Ariz.R.Crim.P. He argued that the although the Governor signed the denial, she failed to have it attested

by the Secretary of State until October 12, 2000. Defendant’s 1.5-year reduced sentence would have

expired at the latest in September 2000. The trial judge denied relief, and the court of appeals granted

review but denied relief by memorandum decision. State v. Ryan, No. 2 CA-CR 01-0002 PRPC (filed

June 14, 2001) (mem. dec.).

¶3 On review of McDonald v. Thomas, we held that denial of a unanimous Board

recommendation was valid only if the Governor signed such denial and had it attested by the Secretary

of State. 202 Ariz. 35, 46 ¶ 35, 40 P.3d 819, 830 ¶ 35 (2002). McDonald was decided pursuant to

the provisions of the Disproportionality Review Act. This case, on the other hand, falls under A.R.S.
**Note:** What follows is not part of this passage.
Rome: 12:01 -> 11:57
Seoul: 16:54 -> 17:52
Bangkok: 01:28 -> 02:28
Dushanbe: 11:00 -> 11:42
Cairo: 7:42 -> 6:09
§ 31-402(D), which contains the identical requirement that “[a]ny recommendation for commutation

that is made unanimously . . . and that is not acted on by the governor within ninety days after the board

submits its recommendation . . . automatically becomes effective.” Because the denial was not attested

by the Secretary of State until some eight months after the Governor signed it, the denial is not valid.

McDonald, 202 Ariz. at 46 ¶ 35, 40 P.3d at 830 ¶ 35.

2 ¶4 We therefore vacate the court of appeals’ memorandum decision and remand this matter

to the trial court with instructions to grant post-conviction relief consistent with this decision.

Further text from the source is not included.